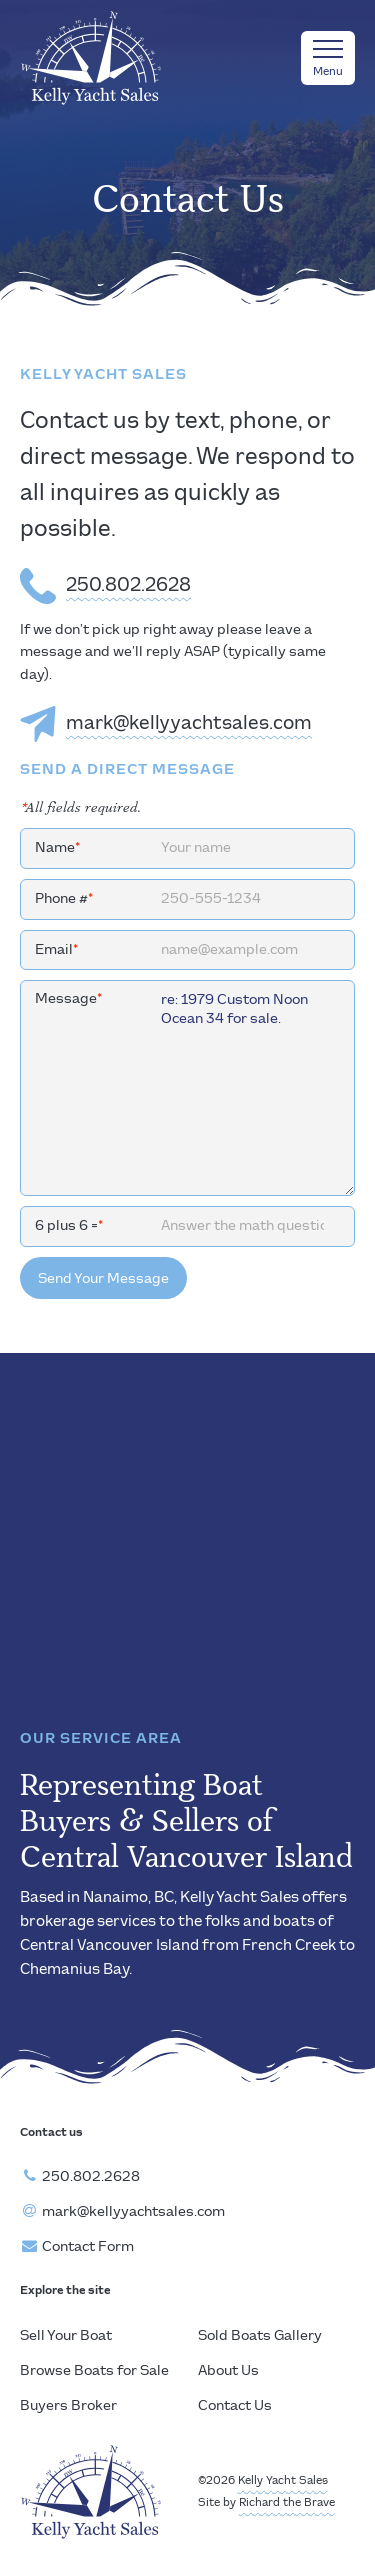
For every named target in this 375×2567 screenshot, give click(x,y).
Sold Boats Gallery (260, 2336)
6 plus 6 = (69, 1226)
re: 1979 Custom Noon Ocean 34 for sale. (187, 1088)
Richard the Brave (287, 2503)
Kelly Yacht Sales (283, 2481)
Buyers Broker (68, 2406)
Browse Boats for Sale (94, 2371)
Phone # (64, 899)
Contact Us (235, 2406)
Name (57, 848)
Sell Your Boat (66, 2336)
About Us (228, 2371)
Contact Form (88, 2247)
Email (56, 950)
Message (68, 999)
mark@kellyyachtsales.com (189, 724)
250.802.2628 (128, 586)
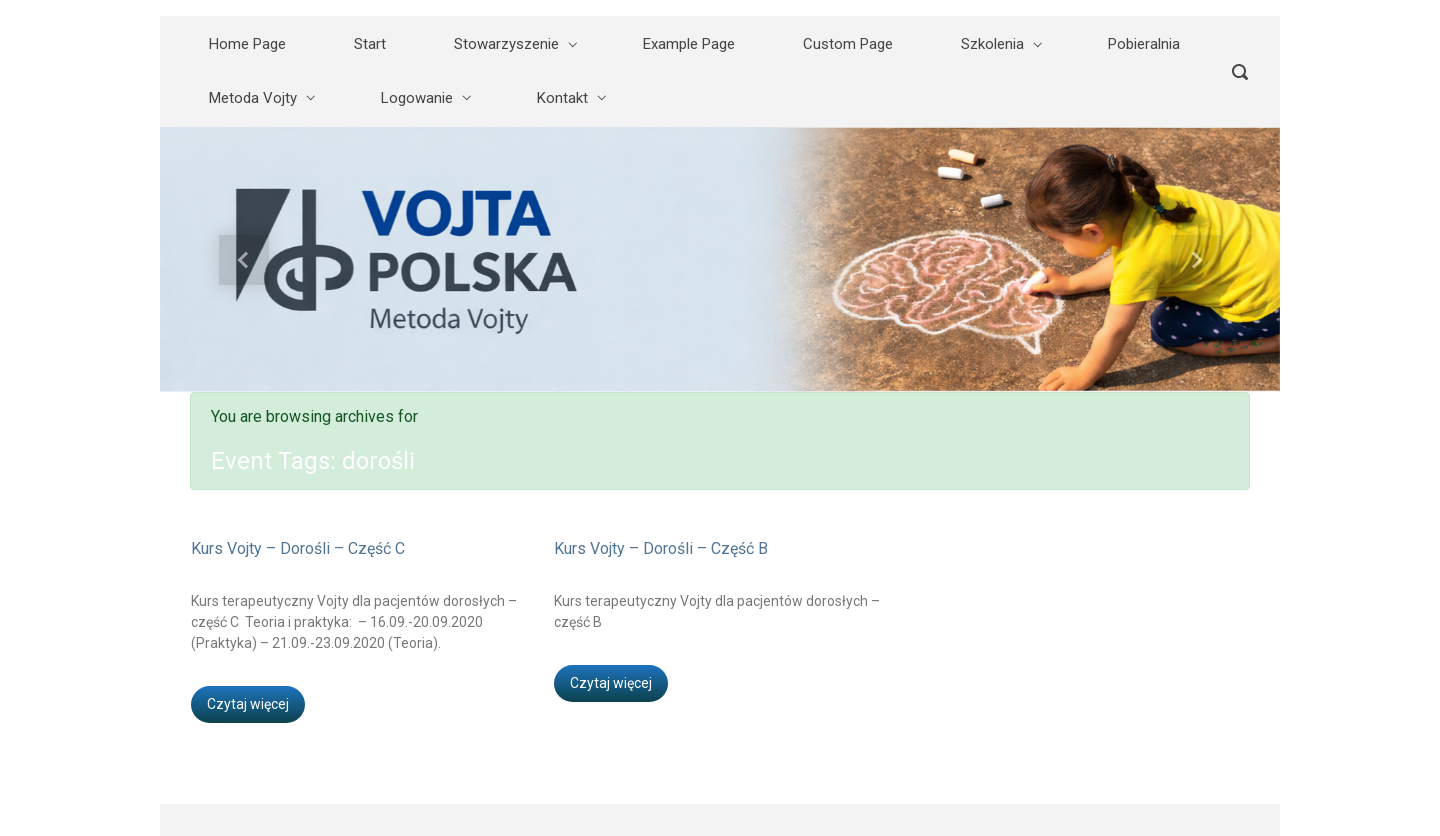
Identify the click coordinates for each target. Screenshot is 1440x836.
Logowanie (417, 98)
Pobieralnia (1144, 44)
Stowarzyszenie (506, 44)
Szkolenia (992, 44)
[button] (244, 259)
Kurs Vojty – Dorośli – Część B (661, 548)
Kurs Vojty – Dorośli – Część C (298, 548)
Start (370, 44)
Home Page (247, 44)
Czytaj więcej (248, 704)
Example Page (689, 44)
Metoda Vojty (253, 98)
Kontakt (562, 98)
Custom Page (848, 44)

---

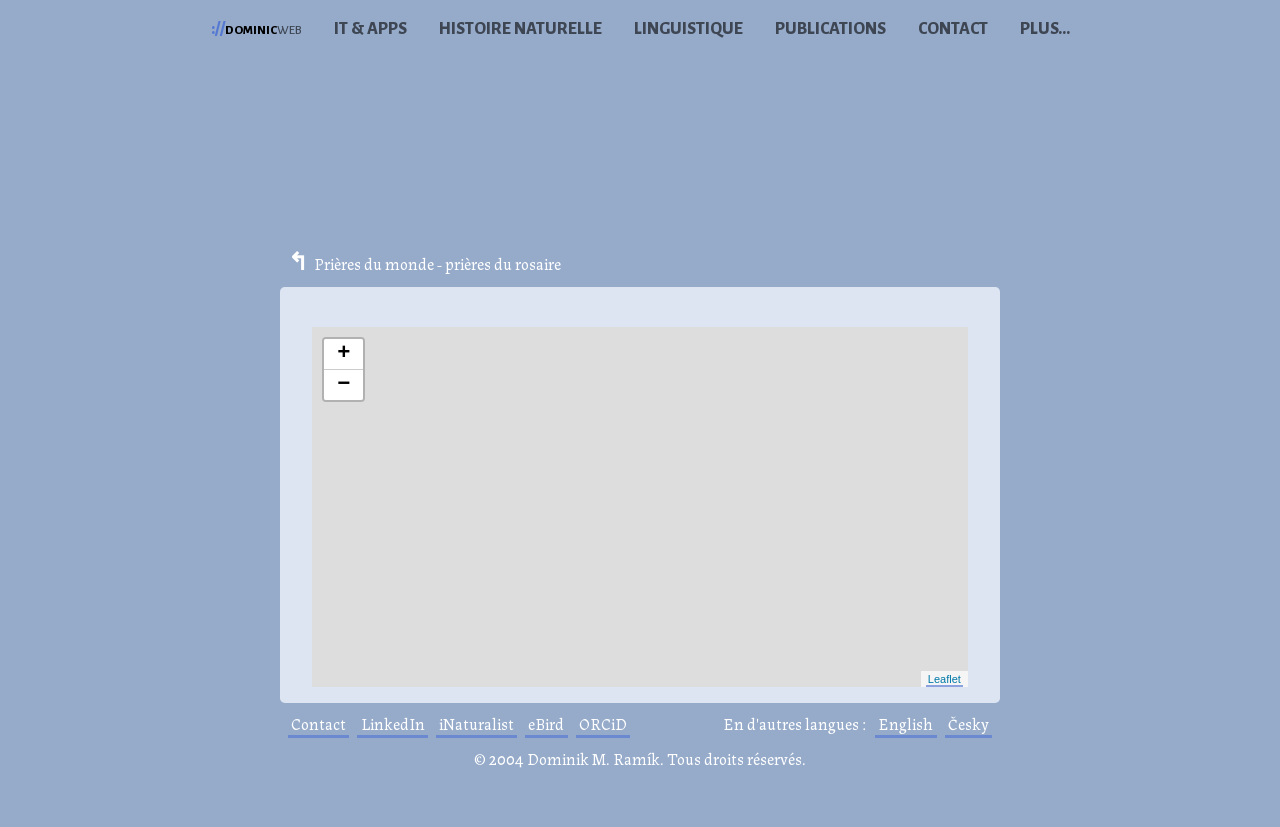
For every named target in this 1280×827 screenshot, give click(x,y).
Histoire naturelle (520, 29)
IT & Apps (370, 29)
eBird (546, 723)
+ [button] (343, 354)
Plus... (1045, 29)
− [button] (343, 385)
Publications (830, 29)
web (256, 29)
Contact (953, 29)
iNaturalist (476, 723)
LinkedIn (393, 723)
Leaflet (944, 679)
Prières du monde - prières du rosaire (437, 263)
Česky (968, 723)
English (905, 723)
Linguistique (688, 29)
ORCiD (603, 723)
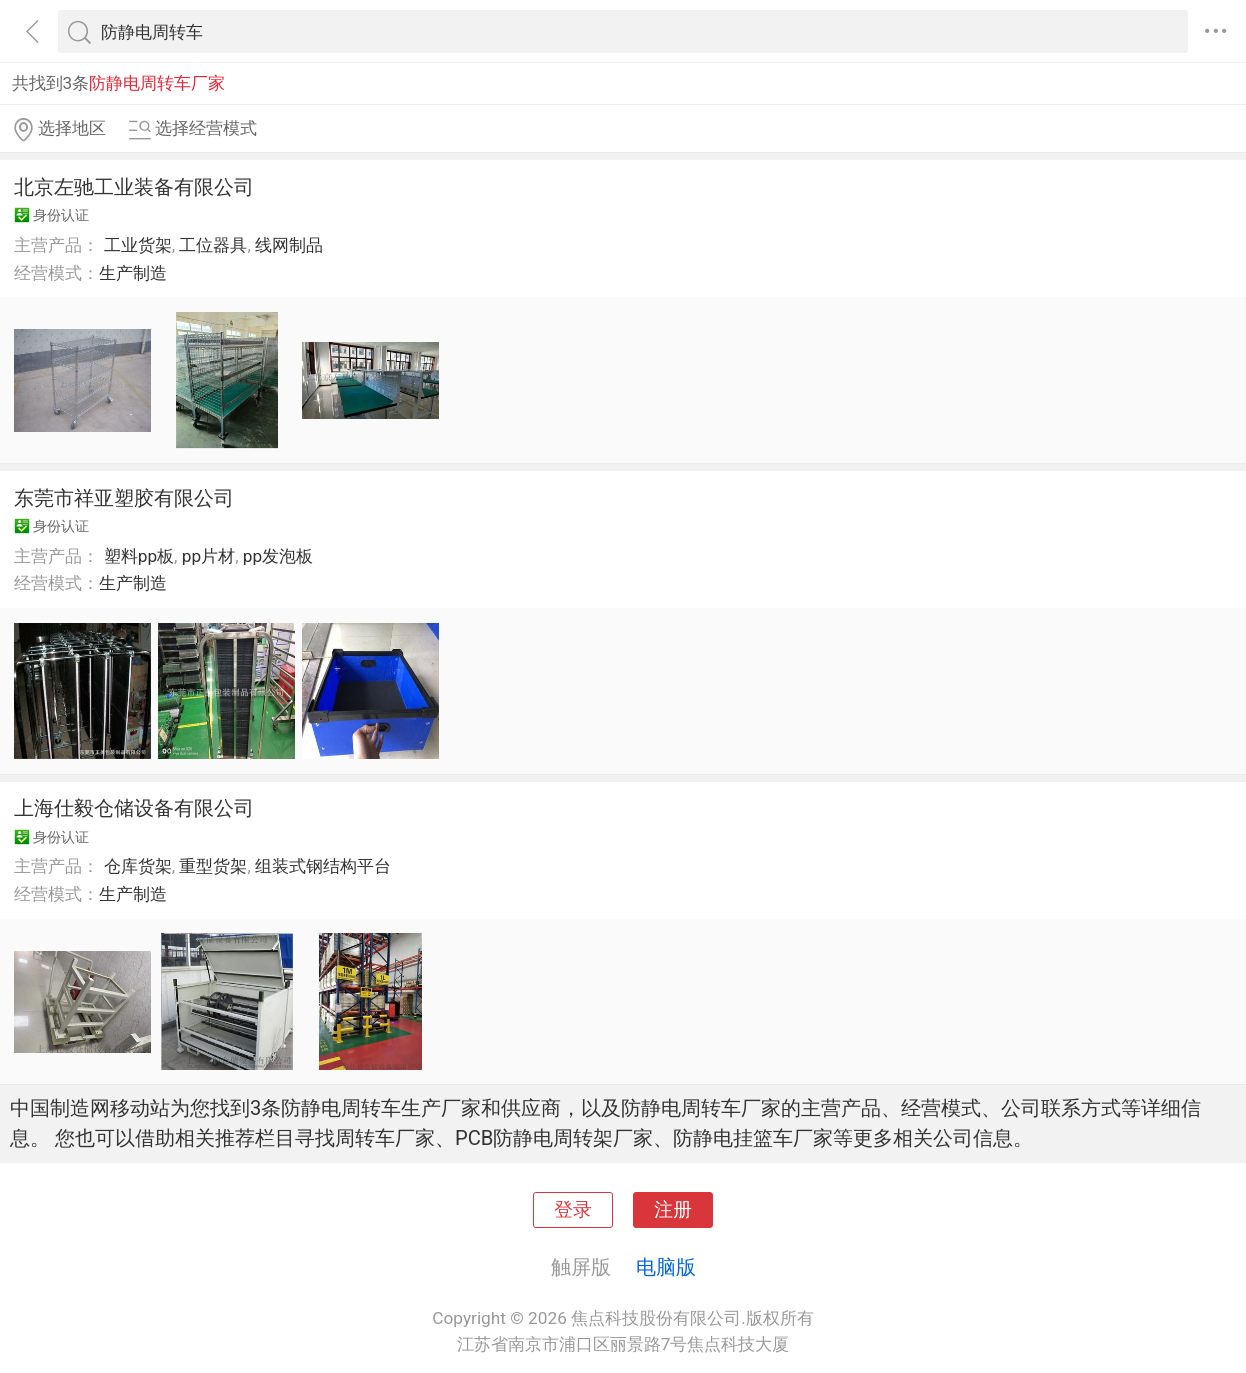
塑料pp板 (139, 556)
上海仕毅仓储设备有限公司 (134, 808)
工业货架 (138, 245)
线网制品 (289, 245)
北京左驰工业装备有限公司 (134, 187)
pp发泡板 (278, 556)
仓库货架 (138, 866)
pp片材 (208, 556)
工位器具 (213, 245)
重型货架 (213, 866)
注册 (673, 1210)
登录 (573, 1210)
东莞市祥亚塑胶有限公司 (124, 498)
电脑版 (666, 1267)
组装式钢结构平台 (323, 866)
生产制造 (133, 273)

* * *

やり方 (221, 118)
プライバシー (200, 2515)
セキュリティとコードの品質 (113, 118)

▶ YOUR GOAL
Using the material above, transcribe exactly the lines from the one holding "Richard the Brave (287, 2503)" to the one holding "Custom Page (848, 44)", both ends kept. Do not carry over any pictures.

▶ WRITTEN RESPONSE
Richard the Brave (287, 2503)
Kelly Yacht Sales (283, 2481)
Buyers Broker (68, 2406)
Browse Boats for Sale (94, 2371)
Phone # (64, 899)
Contact Us (235, 2406)
Name (57, 848)
Sell Your Boat (66, 2336)
About Us (228, 2371)
Contact Form (88, 2247)
Email (56, 950)
Message (68, 999)
mark@kellyyachtsales.com (189, 724)
250.802.2628 (128, 586)
Identify the click coordinates for each target. Screenshot is 1440x836.
Logowanie (417, 98)
Pobieralnia (1144, 44)
Stowarzyszenie (506, 44)
Szkolenia (992, 44)
[button] (244, 259)
Kurs Vojty – Dorośli – Część B (661, 548)
Kurs Vojty – Dorośli – Część C (298, 548)
Start (370, 44)
Home Page (247, 44)
Czytaj więcej (248, 704)
Example Page (689, 44)
Metoda Vojty (253, 98)
Kontakt (562, 98)
Custom Page (848, 44)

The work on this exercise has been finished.